As far as being a practitioner, the take-home lesson here is once again very simple, and very difficult to fully learn: LISTEN TO WOMEN, and DON’T JUDGE. How is it that I can see this so clearly on issues like abortion, where I absolutely, 100% feel that it is not my place to say, and that since I’m not carrying her baby or walking in her shoes, I have no right to judge at all….and yet issues like female circumcision still bring about huge, heaping amounts of judgement? As a white woman from a privileged background, I’ve been trying for awhile to own my privilege, and see the way that this affects my point of view on everything. This is a difficult, never-ending task, and while I feel that I’ve managed to own this on several more obvious issues, this is an issue I hadn’t even picked up on. I guess the ultimate, life-long goal for every evolving human soul is to continue to move towards a state of less and less judgement. To become as close to non-judgemental as you can possibly be. I say possibly, and “close to” because I think being non-judgemental is an impossible goal. Our psyche, our sense of self, our identities, our culture, our experiences and background and upbringing, everything we use to know ourselves as who we are–all of this is based on judgements which we have formed through living, judgements which we have consciously or unconsciously absorbed, and I think it’s impossible to seperate yourself from them. I am not using this as an excuse. Moving towards a more non-judgemental state requires very close and painful examination of those life experiences and background and upbringing and culture. It requires seeing the ways that your life experiences and culture has potentially prejudiced you, seeing the ways you are privileged, seeing the ways that power affects your identity–power you have, or don’t have, or have in some areas but not others. It requires seeing where you come from, seeing the way that this has formed your world view, and then seeing the way that this outlook affects how you see others. That’s a huge part of becoming less judgemental.

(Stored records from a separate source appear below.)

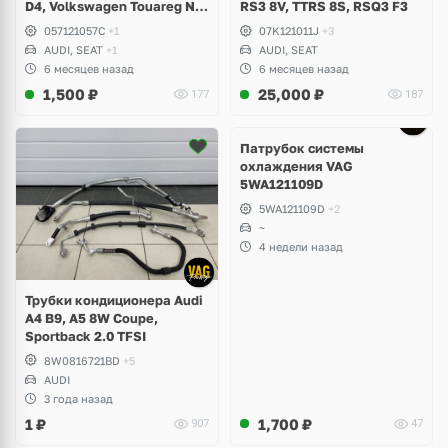
D4, Volkswagen Touareg NF,
RS3 8V, TTRS 8S, RSQ3 F3
Seat Formentor Cupra 2.5
057121057C
+1
07K121011J
+3
TFSI DAZA, DNWA, CZGB
AUDI, SEAT
+1
AUDI, SEAT
6 месяцев назад
6 месяцев назад
1,500
₽
25,000
₽
177
187
Патрубок системы
охлаждения VAG
5WA121109D
5WA121109D
+2
~
4 недели назад
Трубки кондиционера Audi
A4 B9, A5 8W Coupe,
Sportback 2.0 TFSI
8W0816721BD
+5
AUDI
3 года назад
1
₽
1,700
₽
907
47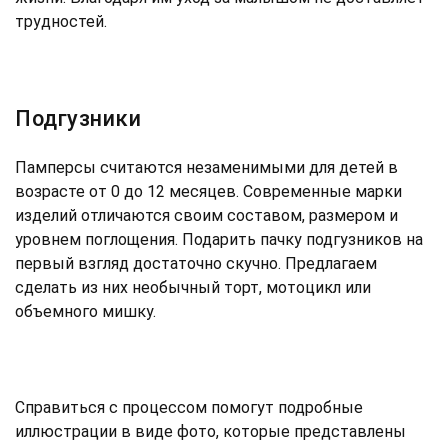
трудностей.
Подгузники
Памперсы считаются незаменимыми для детей в
возрасте от 0 до 12 месяцев. Современные марки
изделий отличаются своим составом, размером и
уровнем поглощения. Подарить пачку подгузников на
первый взгляд достаточно скучно. Предлагаем
сделать из них необычный торт, мотоцикл или
объемного мишку.
Справиться с процессом помогут подробные
иллюстрации в виде фото, которые представлены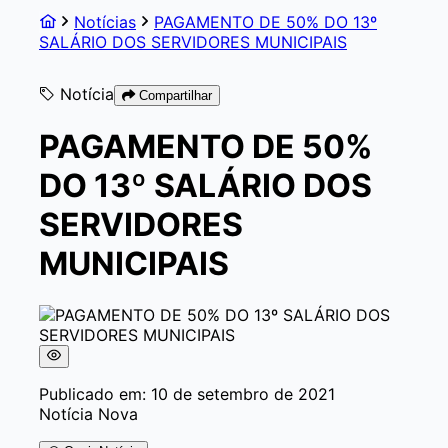
Notícias
PAGAMENTO DE 50% DO 13º
SALÁRIO DOS SERVIDORES MUNICIPAIS
Notícia
Compartilhar
PAGAMENTO DE 50%
DO 13º SALÁRIO DOS
SERVIDORES
MUNICIPAIS
Publicado em: 10 de setembro de 2021
Notícia Nova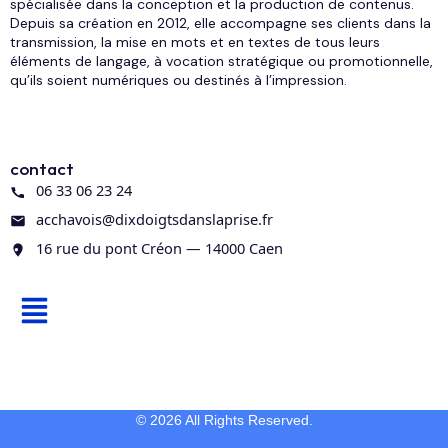
spécialisée dans la conception et la production de contenus.
Depuis sa création en 2012, elle accompagne ses clients dans la
transmission, la mise en mots et en textes de tous leurs
éléments de langage, à vocation stratégique ou promotionnelle,
qu’ils soient numériques ou destinés à l’impression.
contact
06 33 06 23 24
acchavois@dixdoigtsdanslaprise.fr
16 rue du pont Créon — 14000 Caen
© 2026 All Rights Reserved.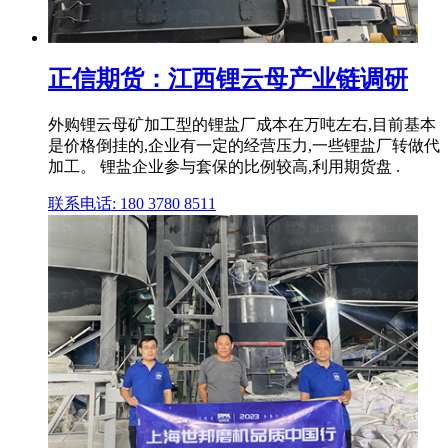
正信期货：江西锂云母产业链调研
外购锂云母矿加工型的锂盐厂成本在万吨左右,目前基本
是价格倒挂的,企业有一定的经营压力,一些锂盐厂转做代
加工。 锂盐企业参与套保的比例较高,利用期货盘 .
联系电话: 180 3780 8511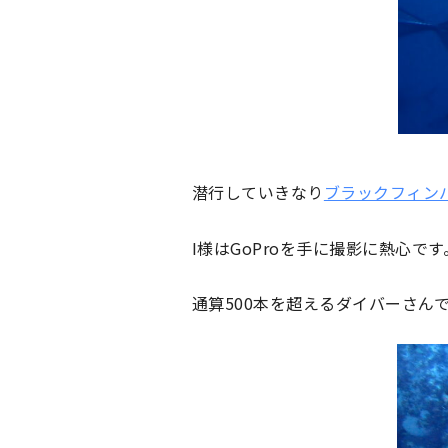
潜行していきなり
ブラックフィン
I様はGoProを手に撮影に熱心です
通算500本を超えるダイバーさん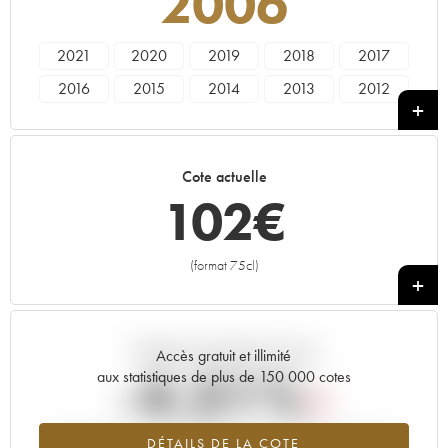
2006
2021
2020
2019
2018
2017
2016
2015
2014
2013
2012
2011
2010
2009
2008
2007
2006
2005
2004
2003
2002
Cote actuelle
2001
2000
102
€
(format 75cl)
+
Tendance actuelle de la cote
Accès gratuit et illimité
-4.31%
aux statistiques de plus de 150 000 cotes
Tendance à la baisse du millésime 2006 en 2026 par rapport à
DÉTAILS DE LA COTE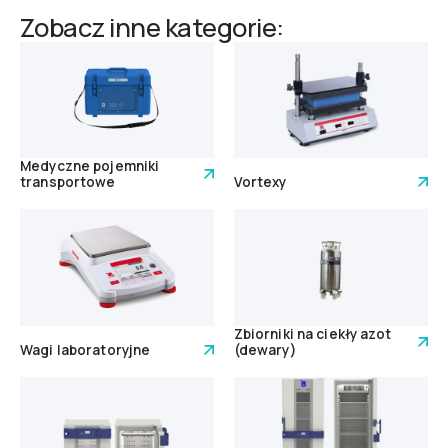
Zobacz inne kategorie:
Medyczne pojemniki
transportowe
Vortexy
Zbiorniki na ciekły azot
Wagi laboratoryjne
(dewary)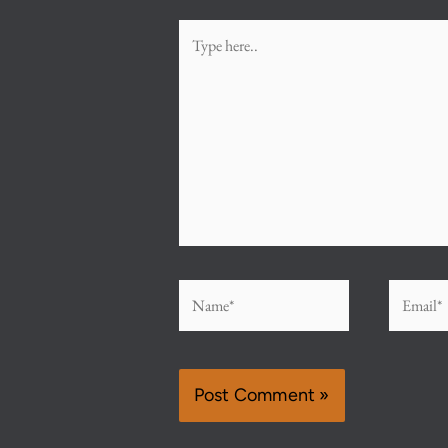
Type
here..
Name*
Email*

The LISTEN TO WOMEN and DON’T JUDGE take-home message means that all future encounters with women who have been circumcized will involve calling it circumcision, following her cues, and letting her talk or not talk about it, as she desires.
Anyway, those are my thoughts on this subject at this moment in time. Granted, I will continue to think, and I’m sure my thoughts will continue to evolve. I’d be really interested to hear what others think about this as well. It is a very sticky subject, and it’s not about to get any more clear any time soon.